Homeshareus

This Adelaide-Based Emerging Designer Is One To Watch


This Adelaide-Based Emerging Designer Is One To Watch

Studio Visit

Sasha Gattermayr

Left: The vase versa range. Photo – Dean Toepfer. Right: Dean in his studio. Photo – Andrew Carvolth.

Dean in the studio! Photo – Andrew Carvolth.

A ‘vase versa’ vase in situ. Photo – Dean Toepfer.

Vases in production. Photo – Dean Toepfer.

The double walled vases are the perfect table accompaniment. Photo – Dean Toepfer.

The ‘Solute’ light, by Dean and Liam Fleming, which is shortlisted in our Design Awards! Photo – Dean Toepfer.

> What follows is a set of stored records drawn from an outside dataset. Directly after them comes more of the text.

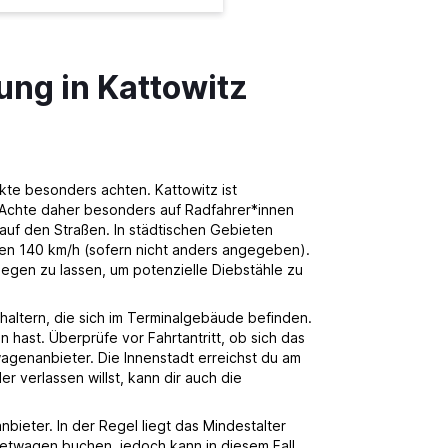
ung in Kattowitz
kte besonders achten. Kattowitz ist
. Achte daher besonders auf Radfahrer*innen
uf den Straßen. In städtischen Gebieten
en 140 km/h (sofern nicht anders angegeben).
egen zu lassen, um potenzielle Diebstähle zu
altern, die sich im Terminalgebäude befinden.
hast. Überprüfe vor Fahrtantritt, ob sich das
genanbieter. Die Innenstadt erreichst du am
 verlassen willst, kann dir auch die
bieter. In der Regel liegt das Mindestalter
ietwagen buchen, jedoch kann in diesem Fall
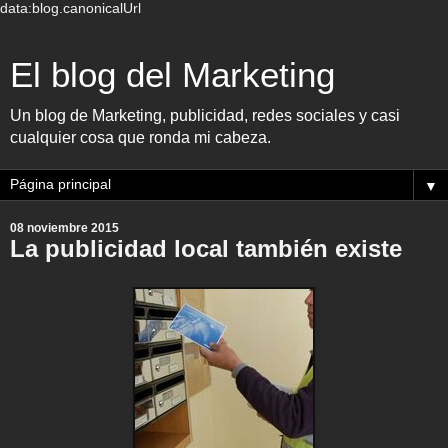
data:blog.canonicalUrl
El blog del Marketing
Un blog de Marketing, publicidad, redes sociales y casi
cualquier cosa que ronda mi cabeza.
▼
08 noviembre 2015
La publicidad local también existe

Dean Toepfer is a quiet achiever. The multifaceted designer started out in the fashion industry, then went back to study Design at RMIT in Melbourne, further refining his creative skills with a two-year associateship at the JamFactory in Adelaide, before heading to Europe to train with superstar Dutch designer Lex Pott in the Netherlands for much of 2019, them returning to Adelaide to set up his own design studio this year! Phew – that’s one hell of an impressive CV!

Having returned to the JamFactory as a studio tenant to set up his own practice, Dean relishes the opportunities this creative hub provides – with furniture making, glass making, ceramics, jewellery and metalwork all happening in close proximity, JamFactory enables Dean to design, manufacture prototypes, and collaborate with creatives from various disciplines, all under the one roof.

Hey Dean! To start off, could you briefly outline your background, and how this brought you to furniture and lighting design?

My original career path was within the fashion industry, where I specalised in sales, range development and production management. After a few years I wanted to pursue a more creative and independent path. I went back to university and undertook an Associate Degree in Design at RMIT. It was here that I found my love for product design, specifically furniture and lighting.

I’m very much drawn to the different facets of design, from form and function through to ergonomics and aesthetics. There are also a lot of ups and downs when creating new work. Things never go to plan, and adapting and problem solving are a daily occurrence. There is an immense creative satisfaction overcoming these obstacles, and seeing the end result, when that original thought becomes a real, tangible thing.

The JamFactory is filled with great designers and a community of creatives. Can you tell me a bit about the space in which you typically create? How long have you been here?

I moved from Melbourne to Adelaide in 2017, to undertake a 2 year associateship in the JamFactory’s furniture studio. It was during this time I further honed my creative path and broadened my skillset; it was the perfect balance of independent development, collaboration and community. At the end of my associateship I spent the majority of 2019 working in The Netherlands with a Rotterdam based designer, Lex Pott (whom I met in France the year before though a JamFactory scholarship). On returning back to Adelaide at the end of 2019 I secured a tenancy back at the JamFactory, where I now operate my practice from.

My studio is crisp little space where I generally undertake “clean work”, sketching, design, CAD and model making. Then there is a shared workshop/machine room where production and mess is made.

It has been a great place to be, getting to collaborate with an array of skilled designer, makers and creative in the areas of ceramics, glass, jewelry and metal.

Your practice is across furniture, lighting and object design. How do you balance these areas of interest? Does each inform the other?

To be honest the balance is totally unplanned, the strongest idea, or the one I’m most excited about always takes control. In saying that, I generally have multiple projects running parallel to one another, and one project can inform another. In the development stages a certain element from one piece can plant a seed for new ideas, whether it be a process, material or detail.

Your most recent project is the vase versa range. Tell me about it!

The vase versa range is my first object collection, and first range that is self-produced in-house. I went into this project wanting to design a piece that was self produced and could be sold at an accessible price point. I also wanted colour to be the main feature of the piece as this has been lacking in past projects.

The form itself is somewhat plain and monolithic; the intention behind this was to highlight the bold graphic quality of varying colour relationships. A take on the saying vice versa, the duotone stem vases have multiple colour relationships depending on the orientation of the piece.